While I am fully aware of this court’s many previous decisions, in cases where the trial court has denied a new trial, to the effect that we will not reverse that court’s judgment on account of errors in instructions, unless it appears probable that the appellant was prejudiced thereby, this rule of appellate review does not apply to appeals from orders granting new trials. We have pointed out in numerous previous opinions that the showing for reversal of an order granting a new trial “should be stronger than where reversal of an order denying a new trial is sought.” See Draper v. Lack, Okl., 339 P.2d 784.
The majority opinion recognizes the wide discretion of trial courts in granting new trials, but apparently, reverses the subject order granting a new trial on the theory that the record shows that, in so doing, the court “erred in some pure, simple, unmixed question of law.” The opinion fails to identify such an error in the order appealed from here, however, and I have failed to find it.
Since the respective attorneys’ closing arguments before the jury are not reflected in the casemade, we do not know what references, if any, they made to the court’s instructions, or how they sought to use them to obtain a favorable verdict for their clients; but the trial judge heard them and had the opportunity, denied us, of observing the reaction to them by members of the jury. As said in the quotation from Harper v. Pratt, 193 Okl. 86, 141 P.2d 562, that appears in Armstrong v. Chickasha Cotton Oil Co., Okl., 258 P.2d 1174, 1177:
“The judge who presides at the trial of a case hears the testimony of the witnesses, observes their demeanor, and has a full knowledge of the proceedings had and done during the process of the trial, is in a better position to know whether or not substantial justice has been done than any other person. Where such judge sustains a motion for a new trial, it will require a clear showing of manifest error and an abuse of discretion before the appellate court will be justified in reversing such ruling of the trial court.
“As the granting of a new trial only places the parties in a position to have the issues between them again submitted to a jury or court, the showing for reversal should be much stronger where the error assigned is the granting of a new trial than where it is the refusal.”

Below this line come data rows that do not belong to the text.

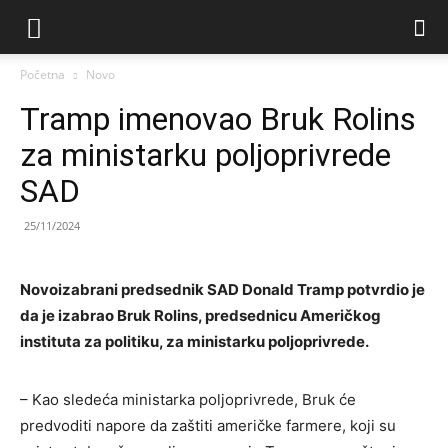
Početna
Novo
Tramp imenovao Bruk Rolins
za ministarku poljoprivrede
SAD
25/11/2024
Novoizabrani predsednik SAD Donald Tramp potvrdio je
da je izabrao Bruk Rolins, predsednicu Američkog
instituta za politiku, za ministarku poljoprivrede.
– Kao sledeća ministarka poljoprivrede, Bruk će
predvoditi napore da zaštiti američke farmere, koji su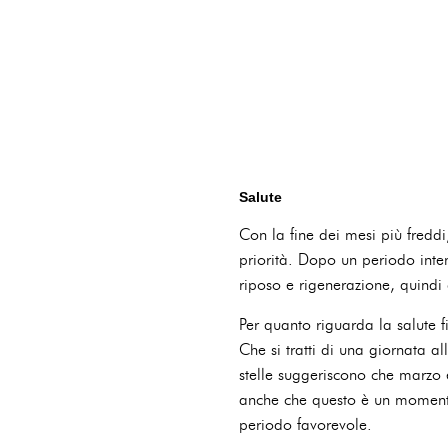
Salute
Con la fine dei mesi più fredd
priorità. Dopo un periodo inten
riposo e rigenerazione, quindi
Per quanto riguarda la salute f
Che si tratti di una giornata al
stelle suggeriscono che marzo 
anche che questo è un momento i
periodo favorevole.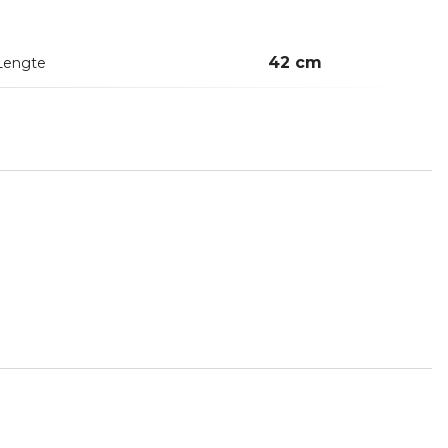
42 cm
Lengte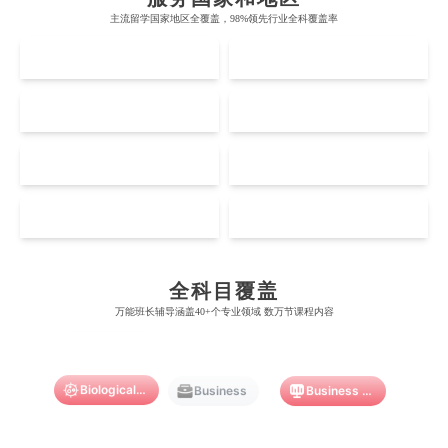
牛津大学
新南威尔士大学
主流留学国家地区全覆盖，98%领先行业全科覆盖率
麻省理工学院
多伦多大学
奥克兰理工大学
拉萨尔艺术学院
UK
AUS
剑桥大学
悉尼大学
斯坦福大学
麦吉尔大学
奥克兰大学
新加坡国立大学
澳门管理学院
香港岭南大学
伦敦大学学院
澳大利亚国立大学
US
CA
哈佛大学
英属哥伦比亚大学
奥塔哥大学
南洋理工大学
澳门大学
香港大学
伦敦国王学院
蒙纳士大学
加州理工学院
阿尔伯塔大学
NZ
SG
惠灵顿维多利亚大学
新加坡管理大学
澳门科技大学
香港中文大学
爱丁堡大学
昆士兰大学
芝加哥大学
滑铁卢大学
坎特伯雷大学
新加坡科技设计大学
MO
HK
澳门理工大学
香港科技大学
曼彻斯特大学
西澳大学
Accounting
Actuarial Science
Architecture
宾夕法尼亚大学
西安大略大学
怀卡托大学
新加坡理工大学
澳门城市大学
香港理工大学
布里斯托大学
阿德莱德大学
康奈尔大学
蒙特利尔大学
全科目覆盖
梅西大学
新跃社科大学
圣若瑟大学
香港城市大学
Artificial Intelligence
Biochemistry
Bioinformatics
万能班长辅导涵盖40+个专业领域 数万节课程内容
帝国理工学院
墨尔本大学
加州大学伯克利分校
卡尔加里大学
林肯大学
新加坡管理学院
澳门旅游学院
香港浸会大学
麻省理工学院
多伦多大学
Biological Sciences
奥克兰理工大学
拉萨尔艺术学院
Business
Business Analytics
澳门镜湖护理学院
香港教育大学
奥克兰大学
新加坡国立大学
澳门管理学院
香港岭南大学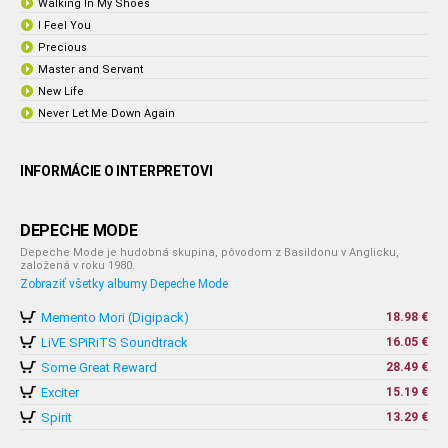
Walking In My Shoes
I Feel You
Precious
Master and Servant
New Life
Never Let Me Down Again
INFORMÁCIE O INTERPRETOVI
DEPECHE MODE
Depeche Mode je hudobná skupina, pôvodom z Basildonu v Anglicku,
založená v roku 1980.
Zobraziť všetky albumy Depeche Mode
Memento Mori (Digipack)
18.98 €
LiVE SPiRiTS Soundtrack
16.05 €
Some Great Reward
28.49 €
Exciter
15.19 €
Spirit
13.29 €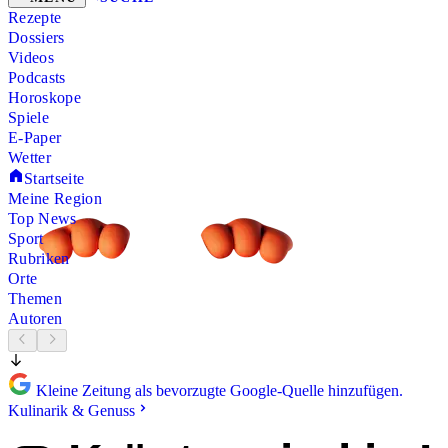
Rezepte
Dossiers
Videos
Podcasts
Horoskope
Spiele
E-Paper
Wetter
Startseite
Meine Region
Top News
Sport
Rubriken
Orte
Themen
Autoren
Kleine Zeitung als bevorzugte Google-Quelle hinzufügen.
Kulinarik & Genuss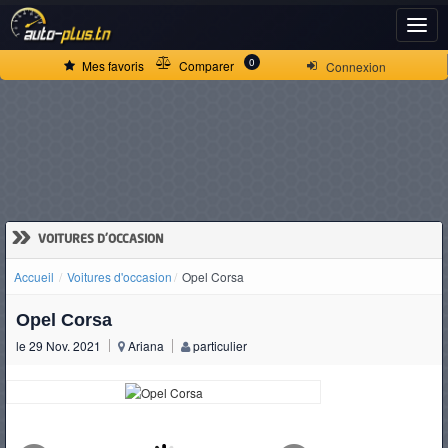
ACCUEIL
0
Mes favoris
Comparer
Connexion
ACTUALITÉS
VOITURES
NEUVES
»
VOITURES D'OCCASION
Accueil
Voitures d'occasion
Opel Corsa
VOITURES
Opel Corsa
D'OCCASION
le 29 Nov. 2021
Ariana
particulier
CAMIONS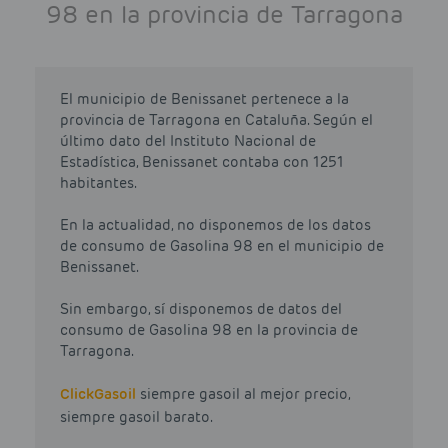
98 en la provincia de Tarragona
El municipio de Benissanet pertenece a la
provincia de Tarragona en Cataluña. Según el
último dato del Instituto Nacional de
Estadística, Benissanet contaba con 1251
habitantes.
En la actualidad, no disponemos de los datos
de consumo de Gasolina 98 en el municipio de
Benissanet.
Sin embargo, sí disponemos de datos del
consumo de Gasolina 98 en la provincia de
Tarragona.
Click
Gasoil
siempre gasoil al mejor precio,
siempre gasoil barato.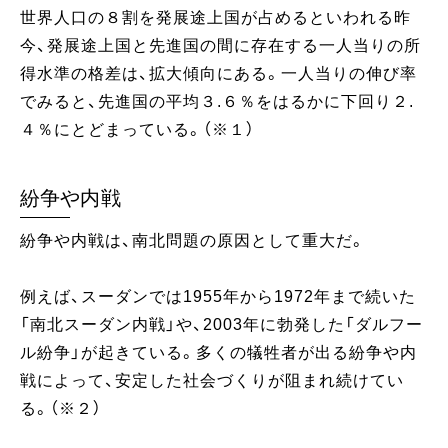
世界人口の８割を発展途上国が占めるといわれる昨
今、発展途上国と先進国の間に存在する一人当りの所
得水準の格差は、拡大傾向にある。一人当りの伸び率
でみると、先進国の平均３.６％をはるかに下回り２.
４％にとどまっている。（※１）
紛争や内戦
紛争や内戦は、南北問題の原因として重大だ。
例えば、スーダンでは1955年から1972年まで続いた
「南北スーダン内戦」や、2003年に勃発した「ダルフー
ル紛争」が起きている。多くの犠牲者が出る紛争や内
戦によって、安定した社会づくりが阻まれ続けてい
る。（※２）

In Pfrimmer v. Johnson, 195 Okl. 33, 154 P.2d 765, we held:
“This court will not reverse the ruling of the trial court granting new trial unless it can be seen beyond all reasonable doubt that the trial court has manifestly erred with respect to some pure, simple, and unmixed material question of law, and that except for such error the ruling of the trial court would not have been made. It will very seldom and very reluctantly reverse the decision or order of the trial court granting a new trial.”
This court is in no position to contradict the trial judge’s appraisal of the ef feet of his erroneous instructions upon the jury’s verdict. The majority opinion does not point out the “clear showing of manifest error” required by our previous decisions to reverse a trial court’s order granting a new trial, and I have been unable to discover any such error in such ruling. Therefore, I am of the opinion that this court is not warranted in reversing the order and/or judgment appealed from, and should affirm it.
For the foregoing reasons, I respectfully dissent.